Saved data entries:
────────────────────
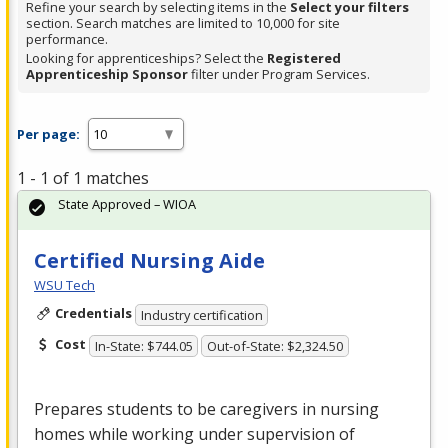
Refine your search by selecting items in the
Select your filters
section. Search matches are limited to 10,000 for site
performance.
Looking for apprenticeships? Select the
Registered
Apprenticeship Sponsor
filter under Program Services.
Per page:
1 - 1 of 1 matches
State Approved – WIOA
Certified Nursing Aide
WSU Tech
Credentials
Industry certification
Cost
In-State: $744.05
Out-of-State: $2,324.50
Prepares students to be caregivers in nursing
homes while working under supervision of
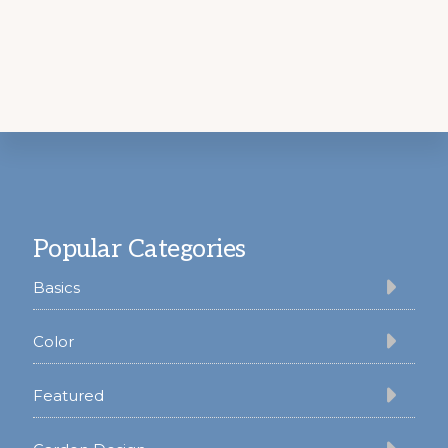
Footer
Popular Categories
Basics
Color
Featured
────────────────────
# PROBLEM TO WORK ON
Working from the records above, tally the lines that contain "your" and give only the total.

# TASK OUTPUT
2